La transformación de la forma de realizar la selección de las autoridades no se limita a las indicadas precedentemente; porque las formas puras, que presenta cada una, poseen elementos que pueden intercambiarse hasta construir proposiciones alternativas con aspectos propios de unas y otras.

LAS ELECCIONES QUE SE AVECINAN

No parece necesario señalar aquí, una vez más, que la voluntad política de innovar en el sentido de ajustarse a los principios del derecho ayuda a la convivencia nacional e internacional; lamentablemente, no parece ser materia de interés para los distintos órganos del Estado o vaya a ser tratada por los mismos, al menos, en lo inmediato. Volver la vista hacia las organizaciones sociales, a las Juntas de Madres, a las Juntas Vecinales, a los sindicatos, a las organizaciones de derechos humanos, a los colegios profesionales, a las organizaciones deportivas, en fin, y centrar en ellas la esperanza de los cambios, puede, tal vez, ser más efectivo. Impulsar la participación inmediata de todas en la cuestión social, incitarlas a formar una Asamblea Constituyente, ayudar en la coordinación de sus propuestas, difundir sus proclamas y noticias, promover sus marchas y colaborar en la propagación de sus iniciativas, aunque se nos moteje de ‘octubristas’, tales parecen ser formas efectivas de construir una nueva forma de relación social. Tal empresa implica, también, desprendernos de los lastres que nos han legado los viejos sistemas de dominación. Pero, a la vez, establecer una forma segura de emprender la construcción de una nueva sociedad, tarea que se hace cada vez más urgente frente las adversidades que nos empieza a presentar en forma ineludible el cambio climático.

Santiago, agosto de 2024

Notas.

[1] Si lo hiciera debería dejar fuera a una enorme cantidad de Estados que, por no reunir los requisitos exigidos para ser considerados en calidad de tal, no son democráticos.

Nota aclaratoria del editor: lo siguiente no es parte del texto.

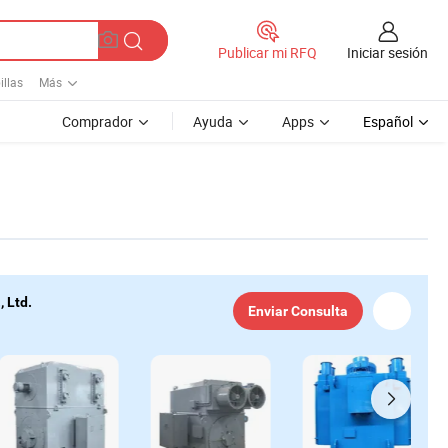
Iniciar sesión
Publicar mi RFQ
illas
Más
Comprador
Ayuda
Apps
Español
, Ltd.
Enviar Consulta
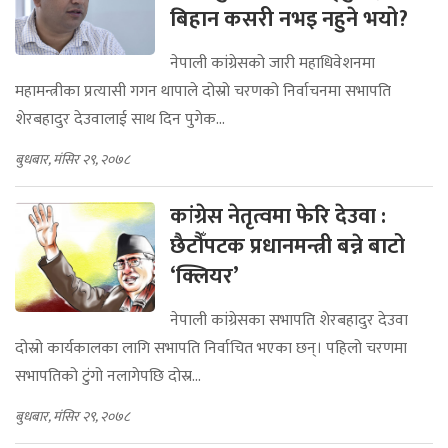
बिहान कसरी नभइ नहुने भयो?
नेपाली कांग्रेसको जारी महाधिवेशनमा
महामन्त्रीका प्रत्यासी गगन थापाले दोस्रो चरणको निर्वाचनमा सभापति
शेरबहादुर देउवालाई साथ दिन पुगेक...
बुधबार, मंसिर २९, २०७८
कांग्रेस नेतृत्वमा फेरि देउवा :
छैटौँपटक प्रधानमन्त्री बन्ने बाटो
‘क्लियर’
नेपाली कांग्रेसका सभापति शेरबहादुर देउवा
दोस्रो कार्यकालका लागि सभापति निर्वाचित भएका छन्। पहिलो चरणमा
सभापतिको टुंगो नलागेपछि दोस्र...
बुधबार, मंसिर २९, २०७८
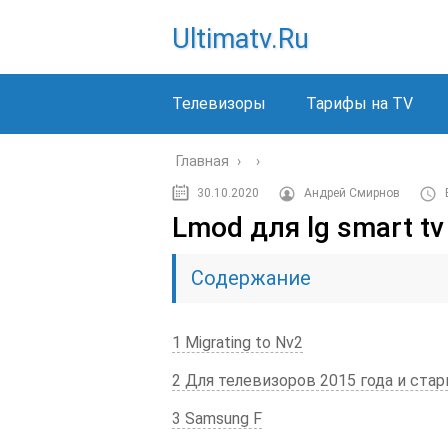
Ultimatv.ru
Телевизоры
Тарифы на TV
Главная
›
›
30.10.2020
Андрей Смирнов
Lmod для lg smart t
Содержание
1 Migrating to Nv2
2 Для телевизоров 2015 года и ста
3 Samsung F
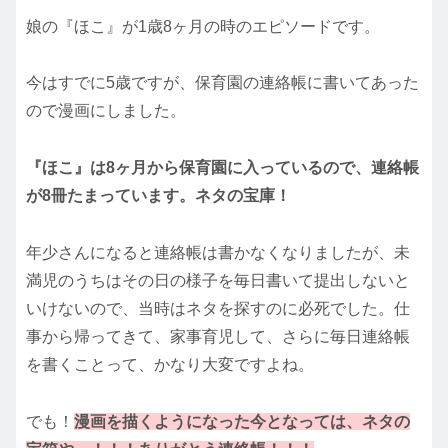
娘の『ほこ』が1歳8ヶ月の時のエピソードです。
今はすでに5歳ですが、保育園の連絡帳に書いてあった
ので漫画にしました。
『ほこ』は8ヶ月から保育園に入っているので、連絡帳
が8冊たまっています。ネタの宝庫！
年少さんになると連絡帳は書かなくなりましたが、未
満児のうちはその日の様子を毎日書いて提出しないと
いけないので、当時はネタを探すのに必死でした。仕
事から帰ってきて、家事育児して、さらに毎日連絡帳
を書くことって、かなり大変ですよね。
でも！
漫画を描くようになった今となっては、ネタの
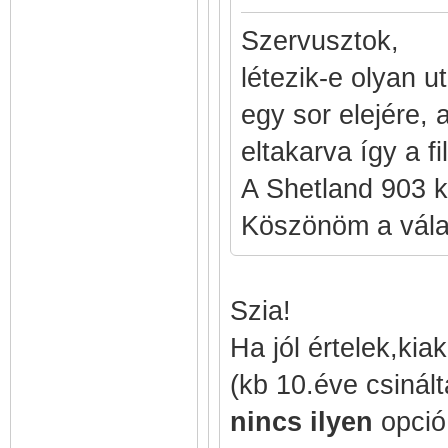
Szervusztok,
létezik-e olyan ut
egy sor elejére, 
eltakarva így a f
A Shetland 903 k
Köszönöm a vála
Szia!
Ha jól értelek,kia
(kb 10.éve csinált
nincs ilyen
opció.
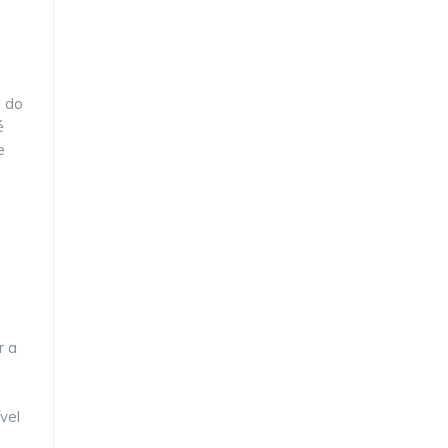
l do
é
e
r a
vel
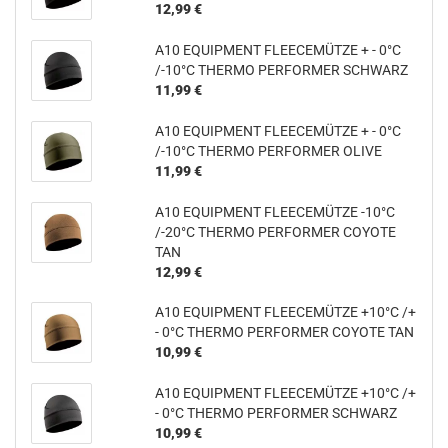
12,99 €
A10 EQUIPMENT FLEECEMÜTZE + - 0°C
/-10°C THERMO PERFORMER SCHWARZ
11,99 €
A10 EQUIPMENT FLEECEMÜTZE + - 0°C
/-10°C THERMO PERFORMER OLIVE
11,99 €
A10 EQUIPMENT FLEECEMÜTZE -10°C
/-20°C THERMO PERFORMER COYOTE
TAN
12,99 €
A10 EQUIPMENT FLEECEMÜTZE +10°C /+
- 0°C THERMO PERFORMER COYOTE TAN
10,99 €
A10 EQUIPMENT FLEECEMÜTZE +10°C /+
- 0°C THERMO PERFORMER SCHWARZ
10,99 €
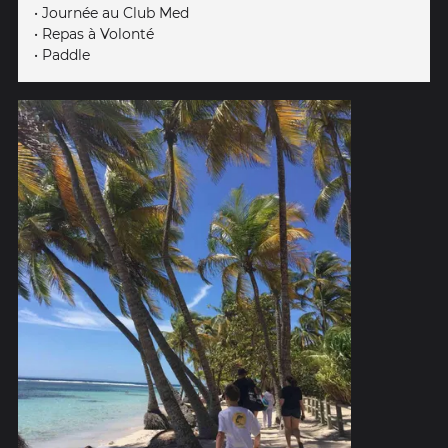
• Journée au Club Med
• Repas à Volonté
• Paddle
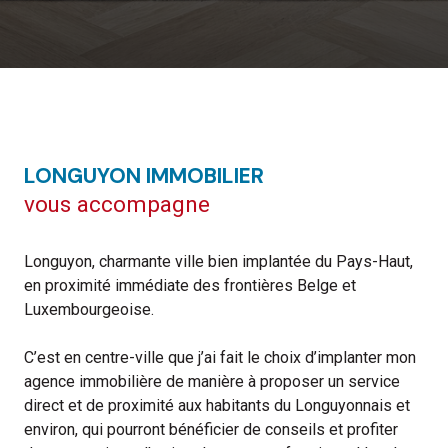
LONGUYON IMMOBILIER
vous accompagne
Longuyon, charmante ville bien implantée du Pays-Haut,
en proximité immédiate des frontières Belge et
Luxembourgeoise.
C’est en centre-ville que j’ai fait le choix d’implanter mon
agence immobilière de manière à proposer un service
direct et de proximité aux habitants du Longuyonnais et
environ, qui pourront bénéficier de conseils et profiter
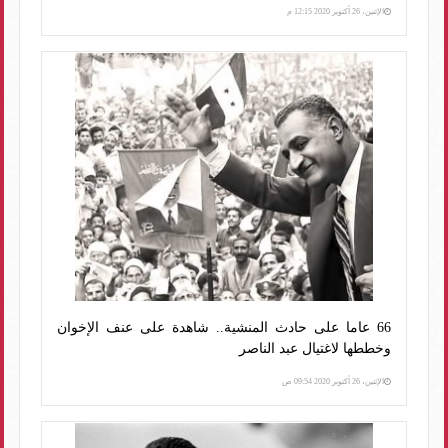
الإثنين، 26 أكتوبر 2020 12:15 م
66 عاما على حادث المنشية.. شاهدة على عنف الإخوان
وخططها لاغتيال عبد الناصر
الإثنين، 26 أكتوبر 2020 09:54 ص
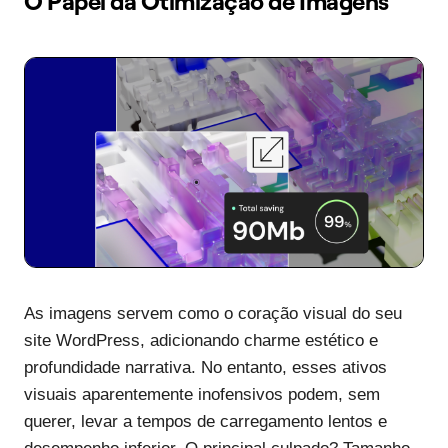
O Papel da Otimização de Imagens
As imagens servem como o coração visual do seu
site WordPress, adicionando charme estético e
profundidade narrativa. No entanto, esses ativos
visuais aparentemente inofensivos podem, sem
querer, levar a tempos de carregamento lentos e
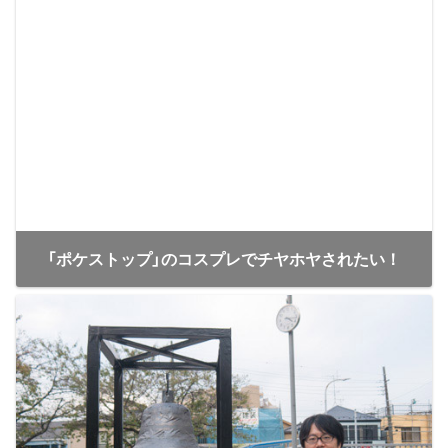
「ポケストップ」のコスプレでチヤホヤされたい！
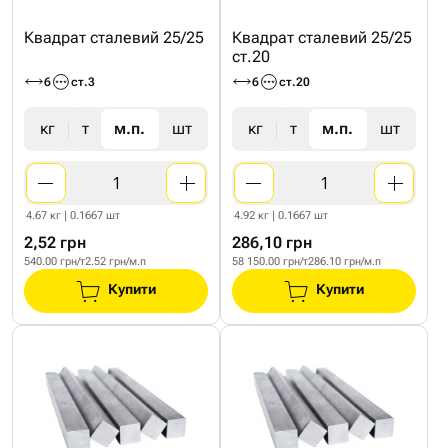
Квадрат сталевий 25/25
Квадрат сталевий 25/25
ст.20
6
ст.3
6
ст.20
кг
т
м.п.
шт
кг
т
м.п.
шт
4.67 кг | 0.1667 шт
4.92 кг | 0.1667 шт
2,52 грн
286,10 грн
540.00 грн/т
2.52 грн/м.п
58 150.00 грн/т
286.10 грн/м.п
Купити
Купити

[2] Documento de las Naciones Unidas ‘Paz, dignidad e igualdad en un planeta sano’, que se encuentra disponible en INTERNET.

[3] Lenin, Vladimir Ilich: “El Estado y la Revolución”, Empresa Editora Nacional ‘Quimantú’ Ltda., Santiago, 1972, pág.108.

[4] Dawkins, Richard: “El gen egoísta”, Salvat Editores S.A., Barcelona, 202, pág. 108.

[5] Estos principios son complementados con la llamada ‘Doctrina Estrada’, enunciada por el diplomático mexicano Genaro Estrada, según la cual ningún Estado o gobierno requiere del reconocimiento de otros países para proclamar su soberanía que, por lo mismo, se encuentra implícita en el concepto mismo de nación.

[6] Argandoña Besoaín, Andrés: “Dictaduras menos malas: la derecha y su verdadera relación con la democracia”, ‘El Desconcierto’, 02 de agosto de 2024.

[7] Campos, Gustavo; Espinoza, Rodrigo y Jofré, Hugo: “Encuesta CEP y corrupción en el sector público: una dramática percepción”, ‘El Mostrador’, 02 de agosto de 2024.

[8] Campos, Gustavo; Espinoza, Rodrigo y Jofré, Hugo: “Encuesta CEP y corrupción en el sector público: una dramática percepción”, ‘El Mostrador’, 02 de agosto de 2024.

[9] Por razones de espacio, no nos referimos, en esta parte, al rol que desempeñan los medios de comunicación y el control de la propaganda.

[10] Latcham, Ricardo A.: “Vida del guerrillero Manuel Rodríguez”, Editorial Nascimento, Santiago, 1932, pág. 221.